# WORK ITEM
Would you pull out every line of the material that contains the string "opción"?

# PROVIDED MATERIAL
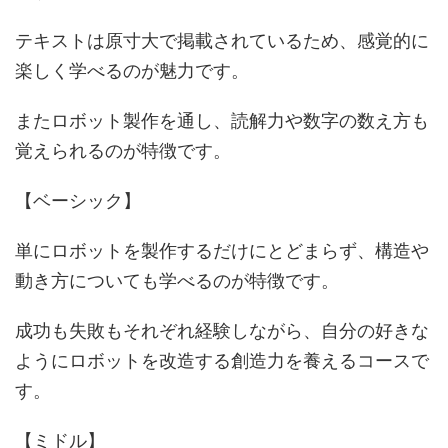
テキストは原寸大で掲載されているため、感覚的に
楽しく学べるのが魅力です。
またロボット製作を通し、読解力や数字の数え方も
覚えられるのが特徴です。
【ベーシック】
単にロボットを製作するだけにとどまらず、構造や
動き方についても学べるのが特徴です。
成功も失敗もそれぞれ経験しながら、自分の好きな
ようにロボットを改造する創造力を養えるコースで
す。
【ミドル】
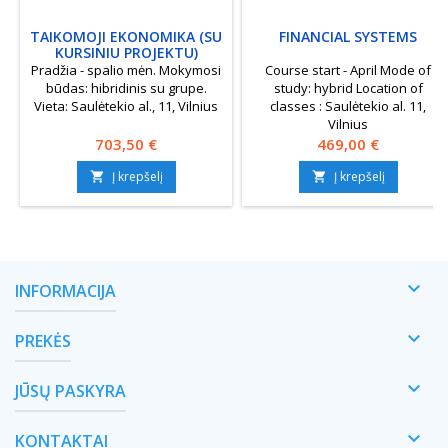
TAIKOMOJI EKONOMIKA (SU
FINANCIAL SYSTEMS
KURSINIU PROJEKTU)
Pradžia - spalio mėn. Mokymosi
Course start - April Mode of
būdas: hibridinis su grupe.
study: hybrid Location of
Vieta: Saulėtekio al., 11, Vilnius
classes : Saulėtekio al. 11,
Vilnius
Kaina
Kaina
703,50 €
469,00 €
Į krepšelį
Į krepšelį



INFORMACIJA

PREKĖS

JŪSŲ PASKYRA

KONTAKTAI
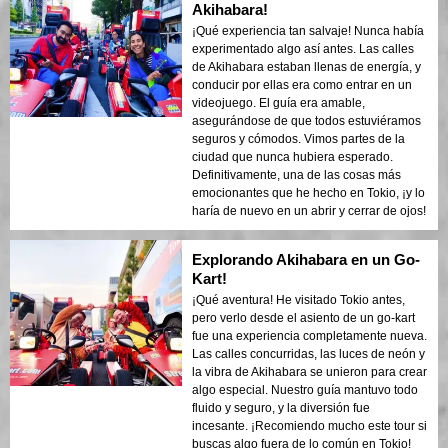
Akihabara!
¡Qué experiencia tan salvaje! Nunca había
experimentado algo así antes. Las calles
de Akihabara estaban llenas de energía, y
conducir por ellas era como entrar en un
videojuego. El guía era amable,
asegurándose de que todos estuviéramos
seguros y cómodos. Vimos partes de la
ciudad que nunca hubiera esperado.
Definitivamente, una de las cosas más
emocionantes que he hecho en Tokio, ¡y lo
haría de nuevo en un abrir y cerrar de ojos!
Explorando Akihabara en un Go-
Kart!
¡Qué aventura! He visitado Tokio antes,
pero verlo desde el asiento de un go-kart
fue una experiencia completamente nueva.
Las calles concurridas, las luces de neón y
la vibra de Akihabara se unieron para crear
algo especial. Nuestro guía mantuvo todo
fluido y seguro, y la diversión fue
incesante. ¡Recomiendo mucho este tour si
buscas algo fuera de lo común en Tokio!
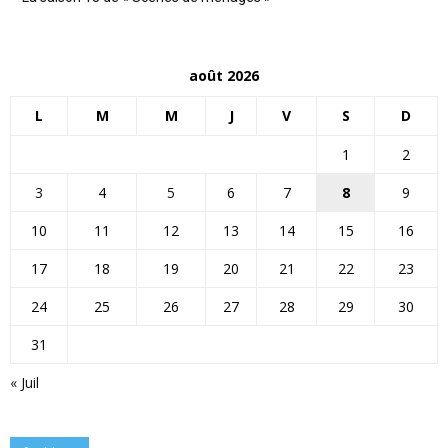
août 2026
L
M
M
J
V
S
D
1
2
3
4
5
6
7
8
9
10
11
12
13
14
15
16
17
18
19
20
21
22
23
24
25
26
27
28
29
30
31
« Juil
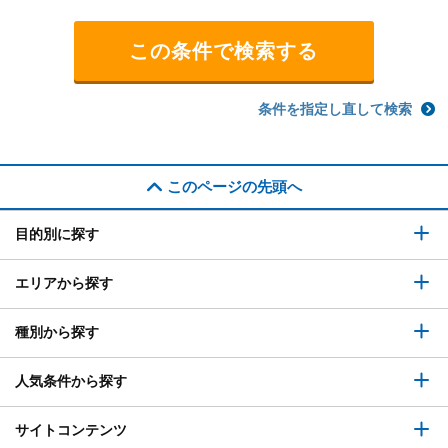
条件を指定し直して検索
このページの先頭へ
目的別に探す
エリアから探す
種別から探す
人気条件から探す
サイトコンテンツ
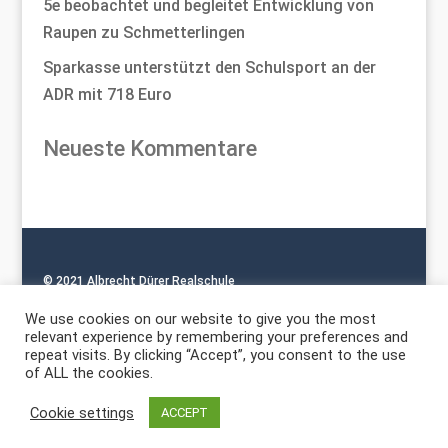
5e beobachtet und begleitet Entwicklung von
Raupen zu Schmetterlingen
Sparkasse unterstützt den Schulsport an der
ADR mit 718 Euro
Neueste Kommentare
© 2021 Albrecht Dürer Realschule
Impressum
|
Datenschutz
We use cookies on our website to give you the most
relevant experience by remembering your preferences and
repeat visits. By clicking “Accept”, you consent to the use
of ALL the cookies.
Cookie settings
ACCEPT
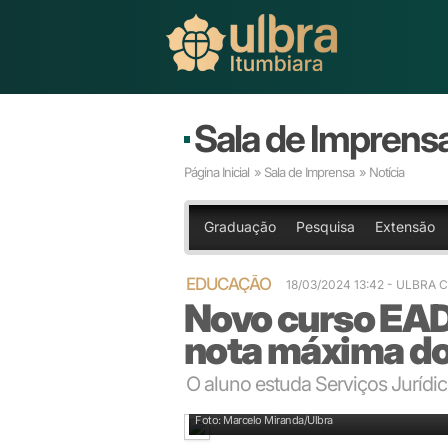
Sala de Imprens
Página Inicial
»
Sala de Imprensa
» Notícia
Graduação
Pesquisa
Extensão
EDUCAÇÃO
18/03/2024 13:42 - ULBRA
Novo curso EAD
nota máxima d
O aluno estuda Serviços Jurídico
Coordenador do curso: professor Josué Möller
Foto: Marcelo Miranda/Ulbra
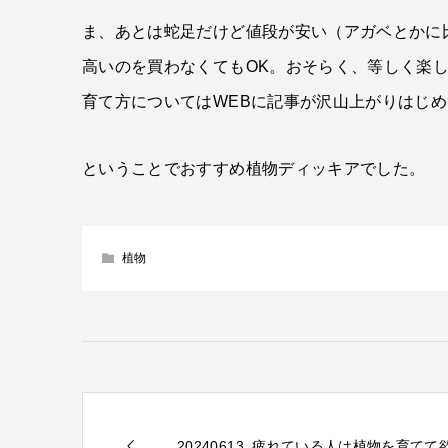
ま、あとは蛇足だけど値段が安い（アガベとかに
高いのを買わなくてもOK。おそらく、等しく楽
育て方についてはWEBに記事が沢山上がりはじ
ということでおすすめ植物ディッキアでした。
植物
20240613_疲れている人は植物を育てて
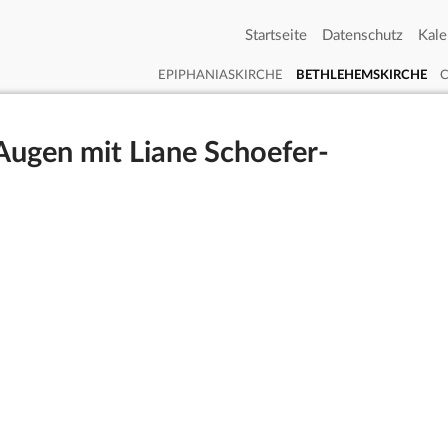
Startseite
Datenschutz
Kale
EPIPHANIASKIRCHE
BETHLEHEMSKIRCHE
Augen mit Liane Schoefer-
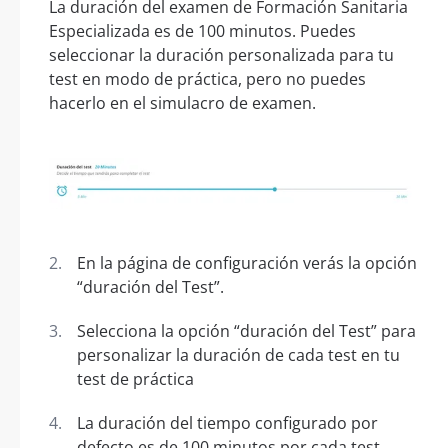
La duración del examen de Formación Sanitaria
Especializada es de 100 minutos. Puedes
seleccionar la duración personalizada para tu
test en modo de práctica, pero no puedes
hacerlo en el simulacro de examen.
En la página de configuración verás la opción
“duración del Test”.
Selecciona la opción “duración del Test” para
personalizar la duración de cada test en tu
test de práctica
La duración del tiempo configurado por
defecto es de 100 minutos por cada test.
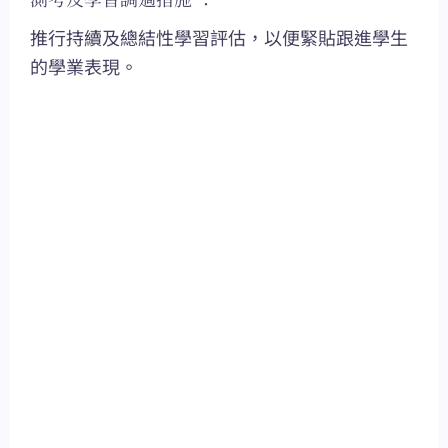
推行持續及總結性學習評估，以便緊貼跟進學生
的學業表現。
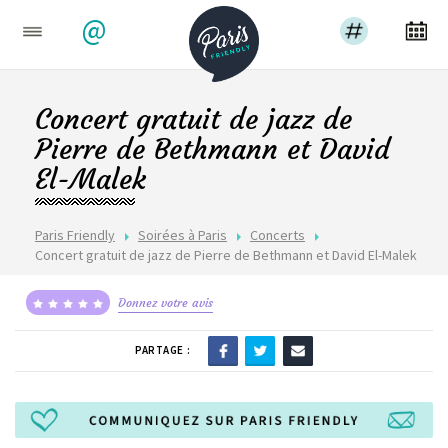
@
Concert gratuit de jazz de
Pierre de Bethmann et David
El-Malek
Paris Friendly
Soirées à Paris
Concerts
Concert gratuit de jazz de Pierre de Bethmann et David El-Malek
Donnez votre avis
PARTAGE :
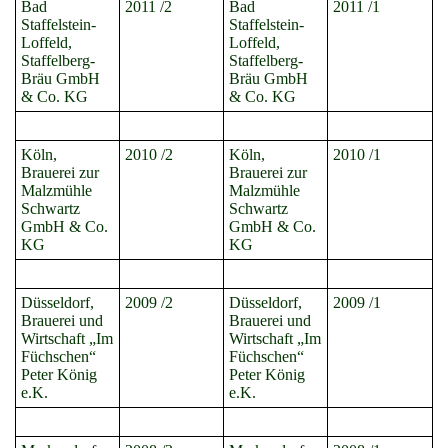
Bad
2011 /2
Bad
2011 /1
Staffelstein-
Staffelstein-
Loffeld,
Loffeld,
Staffelberg-
Staffelberg-
Bräu GmbH
Bräu GmbH
& Co. KG
& Co. KG
Köln,
2010 /2
Köln,
2010 /1
Brauerei zur
Brauerei zur
Malzmühle
Malzmühle
Schwartz
Schwartz
GmbH & Co.
GmbH & Co.
KG
KG
Düsseldorf,
2009 /2
Düsseldorf,
2009 /1
Brauerei und
Brauerei und
Wirtschaft „Im
Wirtschaft „Im
Füchschen“
Füchschen“
Peter König
Peter König
e.K.
e.K.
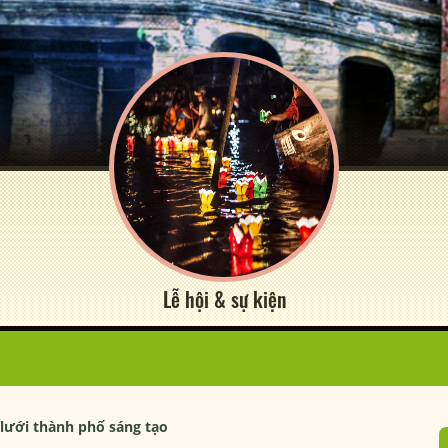
Lễ hội & sự kiện
lưới thành phố sáng tạo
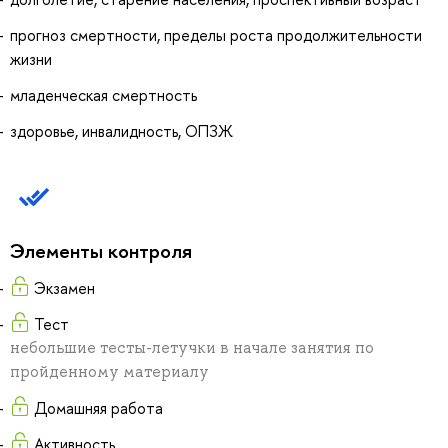
прогноз смертности, пределы роста продолжительности
жизни
младенческая смертность
здоровье, инвалидность, ОПЗЖ
Элементы контроля
Экзамен
Тест
небольшие тесты-летучки в начале занятия по
пройденному материалу
Домашняя работа
Активность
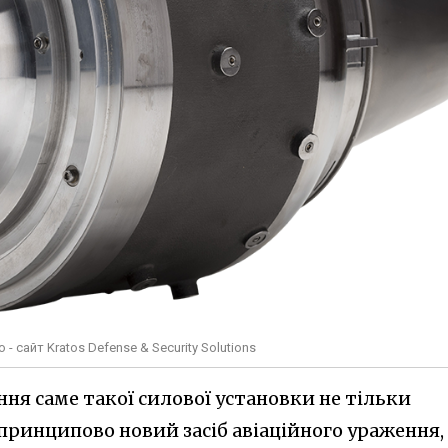
 сайт Kratos Defense & Security Solutions
ня саме такої силової установки не тільки
принципово новий засіб авіаційного ураження,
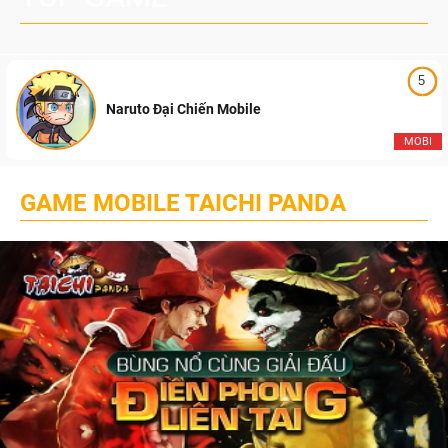
5
Naruto Đại Chiến Mobile
MOBI
GAME MOBILE TAICHI PANDA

# WRITTEN RESPONSE
En la página de configuración verás la opción
Selecciona la opción “duración del Test” para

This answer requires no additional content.